14

443 49 19
                                    

Merhaba! 👋🏼

Nasılız bakalım?

Hadi başlayım.


SeYoung'un teyzesinin yerine, geçici olarak çalışacak görevli bugün işe başlayacaktı. Sekreter Yang aramış haber vermişti henüz okuldayken. Akşam saatlerinde evde olmamı istiyordu.

Sekreter Yang'ın geçici görevliyi bulmak için bu kadar aceleci davranmasına gerek yoktu. Biz gayet iyi idare ediyorduk. Ufaklıklar sorumluluklarını yerine getiriyordu, yeme içmede bir problemimiz yoktu, SeYoung burada evimizde kalıyordu... 

Tamam! SeYoung bizimle kalıyordu, asıl ilgilendiğim tarafı buydu. Onun etrafta oluşu bile iyi hissetmem için bir nedendi. Uzun zaman sonra ilk kez bu evde bu kadar uzun vakit geçirmiştim. SeYoung burada olmasaydı, müştemilattan öteye geçeceğimi zannetmiyordum. 

*

Sekreter Yang ile eve gelen geçici çalışan yani ufaklıkların bakıcısı, henüz otuzlarının başında genç ve güzel bir kadındı. Sıcak davranmaya çalışıyordu, sürekli gülümsüyordu. Açıkçası onun bu tavırları bana pek bir şey ifade etmiyordu, asıl etkilemesi gereken evin ufaklıklarıydı, ben değildim kesinlikle.

Bakıcı kadın, ona gösterilen odaya yerleşmişti. Ona küçük misafir odasını tahsis etmiştik, bizimle kaldığı süre boyunca o odayı kullanacaktı. Ajumma'nın odasında hala kendi eşyaları vardı. 

*

Okuldan dönen ufaklıklar yeni bakıcılarıyla tanışıyorlardı. Ama JongGyu'nun tek sorduğu SeYoung'tu. Neden evde bizimle olmadığı, ne zaman tekrar geleceği ... 

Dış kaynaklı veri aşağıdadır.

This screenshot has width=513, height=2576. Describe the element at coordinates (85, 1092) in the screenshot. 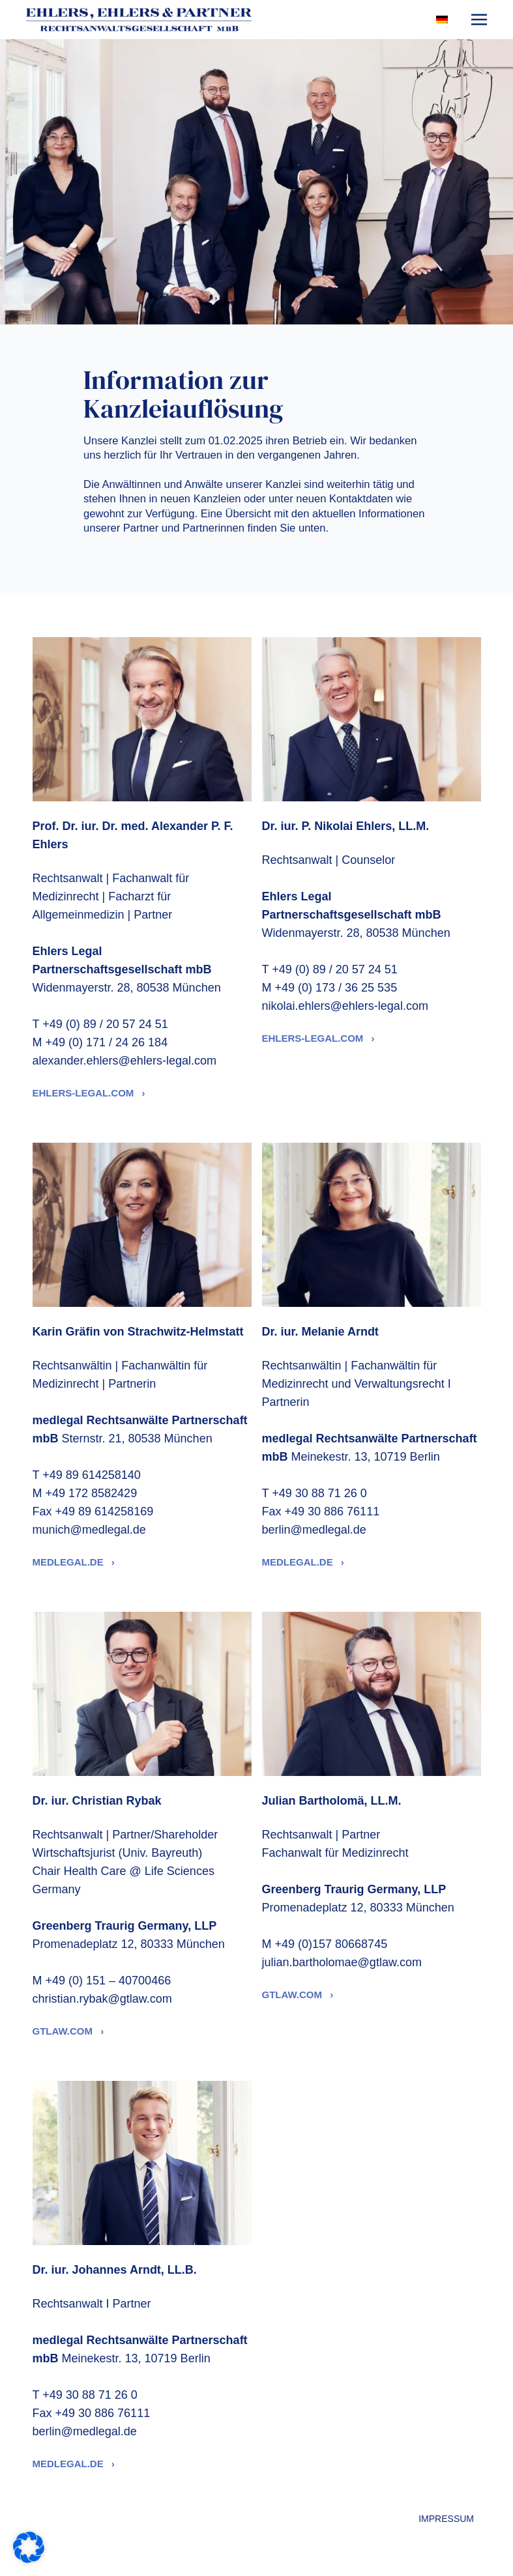

I see `ehlers-legal.com` at that location.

Sanırım Kim ailesinin erkeklerinin bu kıza karşı özel bir ilgisi vardı; ama itiraf etmeliyim ki kardeşim benden daha zeki bir çocuktu, cevheri ilk görüşte anlıyordu, SeYoung'u geldiği ilk günden itibaren çok sevmişti. 

Birlikte yediğimiz yemekten sonra kendi mekanıma geçtim. O salonda bulunmamı gerektirecek herhangi bir durum yoktu, zaten odalarına çekilen kardeşlerimden dolayı da etraf oldukça sessizdi. Bu kasvetli eve dayanamıyordum. 

Yatağıma uzanmış telefon ekranımdaki mışıl mışıl uyuyan SeYoung'un resmini izliyordum. Gizliden çekmiştim bu fotoğrafı, yanlış olduğunu biliyordum ama yine de bu yaptığımdan pişman değildim.  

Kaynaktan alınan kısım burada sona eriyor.